Religious rites performed in ancient Greece at Eleusis, Attica, to honour Demeter and Persephone. The rites probably arose out of a rural fertility festival.

Summary Article: Eleusinian Mysteries
From The Hutchinson Unabridged Encyclopedia with Atlas and Weather Guide

Ceremonies in honour of the Greek deities Demeter, goddess of corn, and her daughter Persephone, queen of the underworld, celebrated in the precincts of the temple of Demeter at Eleusis, in the territory of Athens. They formed the basis of a secret cult, requiring initiation for entrance. The rituals were agrarian in origin and had a strong chthonic (pertaining to the underworld) aspect, dealing with the cycle of growth and decay represented by Persephone's half-yearly absence from her mother.

History The festivals of Eleusis were established in Athens by the end of the 6th century BC. In archaic times the mysteries were probably supervised by the king, but in the classical era this function was performed by the archon basileus, the elected king and religious representative of the state. The mysteries were abolished at the end of the 4th century AD by the Roman emperor Theodosius (I) the Great, a pious Christian who dealt severely with heretics and ordered the death penalty for some extreme sects.

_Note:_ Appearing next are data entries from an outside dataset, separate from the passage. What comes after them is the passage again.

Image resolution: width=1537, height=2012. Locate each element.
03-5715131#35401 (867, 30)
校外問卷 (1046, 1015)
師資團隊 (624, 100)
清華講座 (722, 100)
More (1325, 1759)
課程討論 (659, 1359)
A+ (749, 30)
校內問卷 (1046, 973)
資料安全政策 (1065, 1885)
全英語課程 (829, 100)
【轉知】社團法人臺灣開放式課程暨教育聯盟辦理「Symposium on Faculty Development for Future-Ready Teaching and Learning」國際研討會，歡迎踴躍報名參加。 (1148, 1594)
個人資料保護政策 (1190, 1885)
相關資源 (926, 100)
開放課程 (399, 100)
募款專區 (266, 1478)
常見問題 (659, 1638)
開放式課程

Initiation In early times entrance to the cult was confined to Athenian citizens, and only with the consent of the head of the family, although most participated at some time in their life. Initiation was later opened to all who spoke Greek, and finally to the Romans.. Murderers and barbarians were excluded at all times. The high reputation of the mysteries is indicated by the initiations of the Roman emperors Hadrian and Marcus Aurelius.

Ritual Knowledge of the mysteries is limited by the total secrecy surrounding the most sacred rites. The Lesser Mysteries took place in the spring, and the Greater Mysteries in the autumn. From the Homeric hymn to Demeter, it is assumed that they were concerned with Persephone's annual journeys between earth and the underworld. Persephone's descent to the underworld was represented in the Greater Mysteries, marking the dying away of vegetation and the storage of the seed corn in underground silos after harvest. Her return to her mother, a time of regeneration and spring sowing, was observed in the Lesser Mysteries.

The Greater Mysteries went on for nine days. After five days of preliminaries, a great procession took place along the Sacred Way from Eleusis to Athens. The followers chanted ‘iakkh' o iakkhe’, the personification of Iacchus, son of Demeter by Zeus, who was deemed to lead the initiates. The god was sometimes believed to be the reincarnation of Zagreus, son of Persephone and Zeus (transformed as a serpent), and was later identified with Dionysus. The initiation ceremony included a sacred marriage and other common fertility rites, but the most secret rituals were only known to contain ‘things spoken, things seen, and things performed’. Full initiates were called ‘seers’.

The chthonic nature of the ceremonies is indicated by reference to the dead as ‘Demeter's people’ in Athens. In Greek mythology, Heracles was initiated into the Eleusinian Mysteries to learn the way to and from the underworld, in order to fetch the guard-dog Cerberus as one of his labours.